[TASK TO COMPLETE]
How many lines of the records hold the string "najczęściej"? Reply with the number alone.

----- INPUT

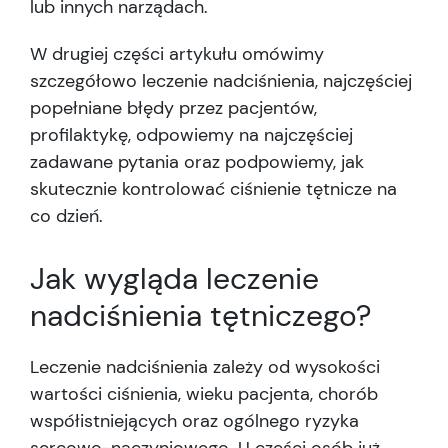
lub innych narządach.
W drugiej części artykułu omówimy
szczegółowo leczenie nadciśnienia, najczęściej
popełniane błędy przez pacjentów,
profilaktykę, odpowiemy na najczęściej
zadawane pytania oraz podpowiemy, jak
skutecznie kontrolować ciśnienie tętnicze na
co dzień.
Jak wygląda leczenie
nadciśnienia tętniczego?
Leczenie nadciśnienia zależy od wysokości
wartości ciśnienia, wieku pacjenta, chorób
współistniejących oraz ogólnego ryzyka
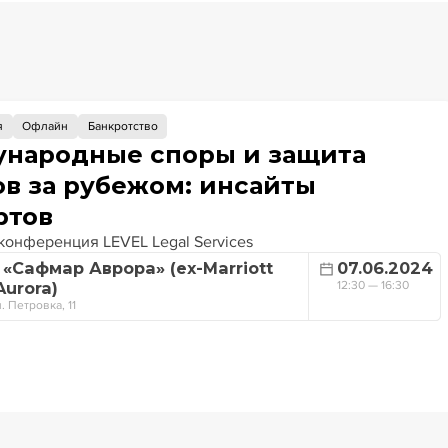
я
Офлайн
Банкротство
народные споры и защита
ов за рубежом: инсайты
ртов
конференция LEVEL Legal Services
«Сафмар Аврора» (ex-Marriott
07.06.2024
Aurora)
12:30 — 16:30
. Петровка, 11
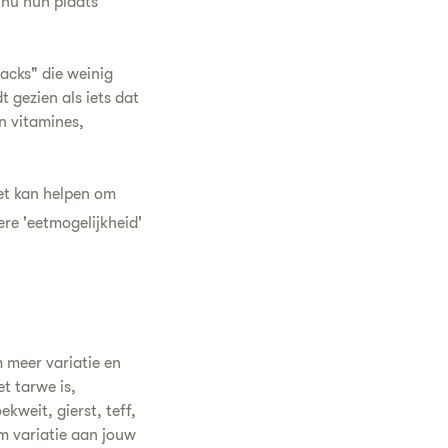
 nu hun plaats
acks" die weinig
gezien als iets dat
n vitamines,
et kan helpen om
re 'eetmogelijkheid'
 meer variatie en
t tarwe is,
kweit, gierst, teff,
m variatie aan jouw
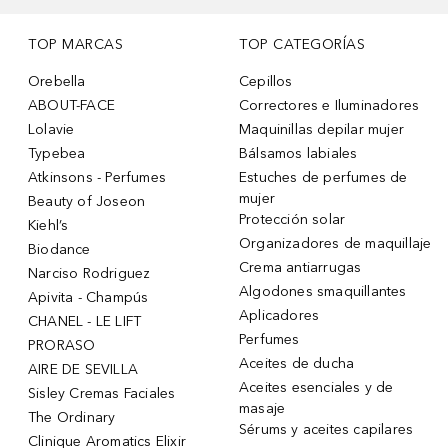
TOP MARCAS
TOP CATEGORÍAS
Orebella
Cepillos
ABOUT-FACE
Correctores e Iluminadores
Lolavie
Maquinillas depilar mujer
Typebea
Bálsamos labiales
Atkinsons - Perfumes
Estuches de perfumes de
mujer
Beauty of Joseon
Protección solar
Kiehl’s
Organizadores de maquillaje
Biodance
Crema antiarrugas
Narciso Rodriguez
Algodones smaquillantes
Apivita - Champús
Aplicadores
CHANEL - LE LIFT
Perfumes
PRORASO
Aceites de ducha
AIRE DE SEVILLA
Aceites esenciales y de
Sisley Cremas Faciales
masaje
The Ordinary
Sérums y aceites capilares
Clinique Aromatics Elixir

----------

[OUTPUT]
2